Including the voice of the patient in healthcare: new models for health and design

Abstract

This paper examines how design methods – specifically information design and participatory design – can strengthen the voice of the patient within healthcare systems, particularly for equity-seeking populations. Drawing on the Cascade of Care Framework used in healthcare as a conceptual model, the paper explores opportunities for designers to intervene across stages of awareness, engagement, retention, treatment, and outcomes. Three case studies from the Design Health Research Innovation Lab at the University of Alberta illustrate how co-design, narrative methods, and information design tools can enhance health system engagement, reduce stigma, and improve health literacy.
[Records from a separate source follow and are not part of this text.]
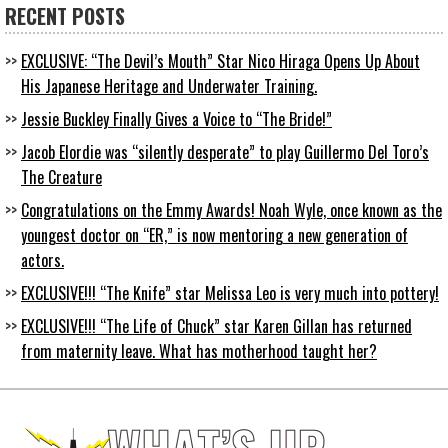
RECENT POSTS
EXCLUSIVE: “The Devil’s Mouth” Star Nico Hiraga Opens Up About
His Japanese Heritage and Underwater Training.
Jessie Buckley Finally Gives a Voice to “The Bride!”
Jacob Elordie was “silently desperate” to play Guillermo Del Toro’s
The Creature
Congratulations on the Emmy Awards! Noah Wyle, once known as the
youngest doctor on “ER,” is now mentoring a new generation of
actors.
EXCLUSIVE!!! “The Knife” star Melissa Leo is very much into pottery!
EXCLUSIVE!!! “The Life of Chuck” star Karen Gillan has returned
from maternity leave. What has motherhood taught her?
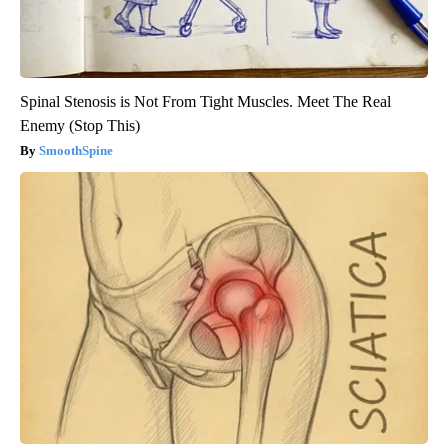
Spinal Stenosis is Not From Tight Muscles. Meet The Real
Enemy (Stop This)
SmoothSpine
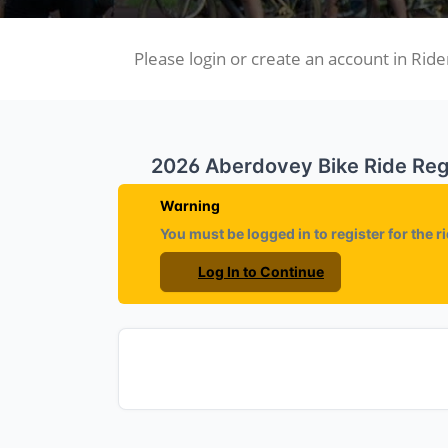
Please login or create an account in Rider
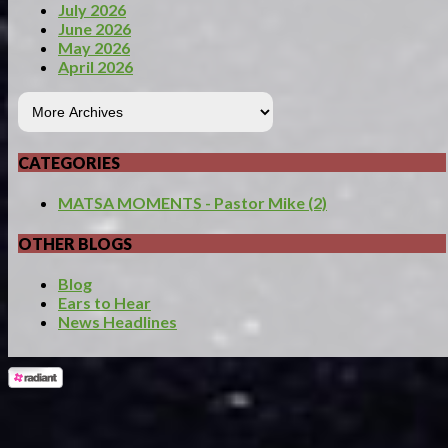
July 2026
June 2026
May 2026
April 2026
CATEGORIES
MATSA MOMENTS - Pastor Mike (2)
OTHER BLOGS
Blog
Ears to Hear
News Headlines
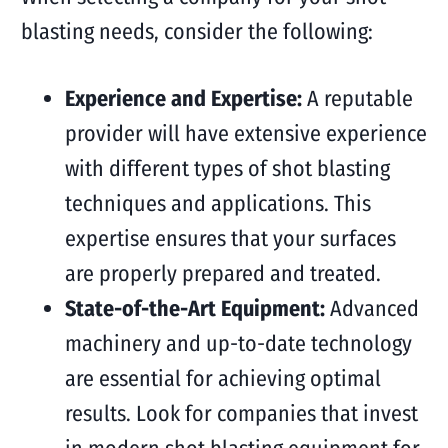
blasting needs, consider the following:
Experience and Expertise:
A reputable
provider will have extensive experience
with different types of shot blasting
techniques and applications. This
expertise ensures that your surfaces
are properly prepared and treated.
State-of-the-Art Equipment:
Advanced
machinery and up-to-date technology
are essential for achieving optimal
results. Look for companies that invest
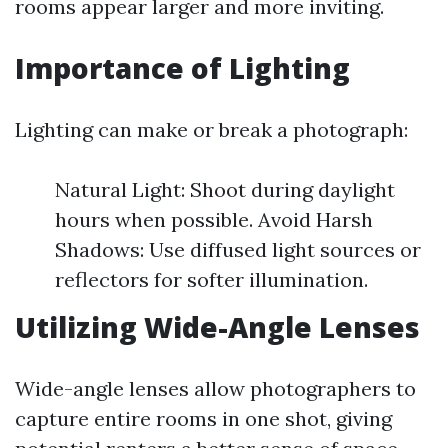
rooms appear larger and more inviting.
Importance of Lighting
Lighting can make or break a photograph:
Natural Light: Shoot during daylight
hours when possible. Avoid Harsh
Shadows: Use diffused light sources or
reflectors for softer illumination.
Utilizing Wide-Angle Lenses
Wide-angle lenses allow photographers to
capture entire rooms in one shot, giving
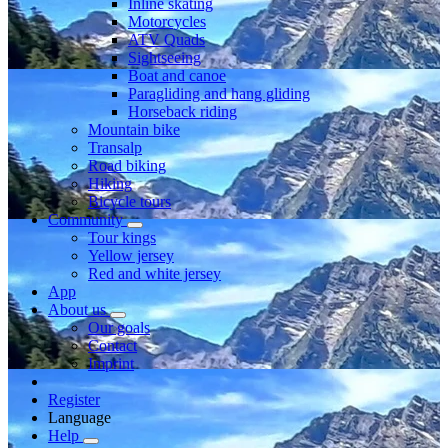
Inline skating
Motorcycles
ATV Quads
Sightseeing
Boat and canoe
Paragliding and hang gliding
Horseback riding
Mountain bike
Transalp
Road biking
Hiking
Bicycle tours
Community
Tour kings
Yellow jersey
Red and white jersey
App
About us
Our goals
Contact
Imprint
Register
Language
Help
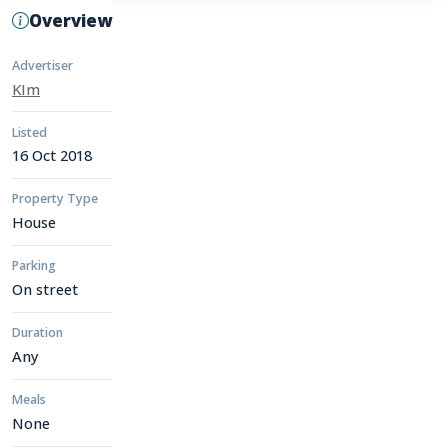
Overview
Advertiser
KIm
Listed
16 Oct 2018
Property Type
House
Parking
On street
Duration
Any
Meals
None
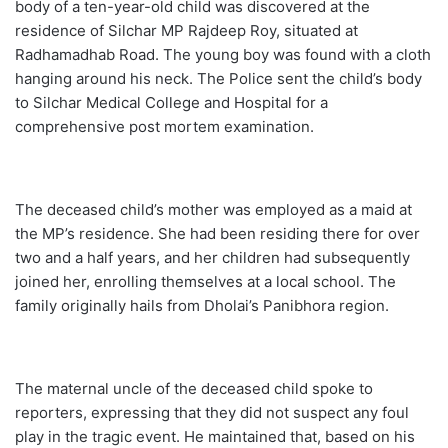
body of a ten-year-old child was discovered at the
residence of Silchar MP Rajdeep Roy, situated at
Radhamadhab Road. The young boy was found with a cloth
hanging around his neck. The Police sent the child’s body
to Silchar Medical College and Hospital for a
comprehensive post mortem examination.
The deceased child’s mother was employed as a maid at
the MP’s residence. She had been residing there for over
two and a half years, and her children had subsequently
joined her, enrolling themselves at a local school. The
family originally hails from Dholai’s Panibhora region.
The maternal uncle of the deceased child spoke to
reporters, expressing that they did not suspect any foul
play in the tragic event. He maintained that, based on his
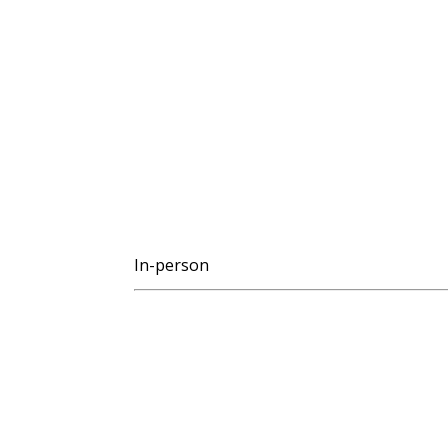
In-person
These cases include: Addictions Don’t Discriminate, a public exhibition co-created with people who experience addiction; Supporting Healthy Partnerships with People Who Use Drugs, a toolkit and learning intervention supporting equitable collaboration; and a digital and print opioid education toolkit developed with communities and clinicians. The paper, originally presented as a keynote, discusses the idea that design can make patient involvement more meaningful, sustainable, and impactful, particularly when lived experience is treated as expertise and when information is made clear, accessible, and actionable. The paper concludes by identifying future directions for design research in health, emphasizing the need for equity, digital accessibility, and long-term co-design partnerships.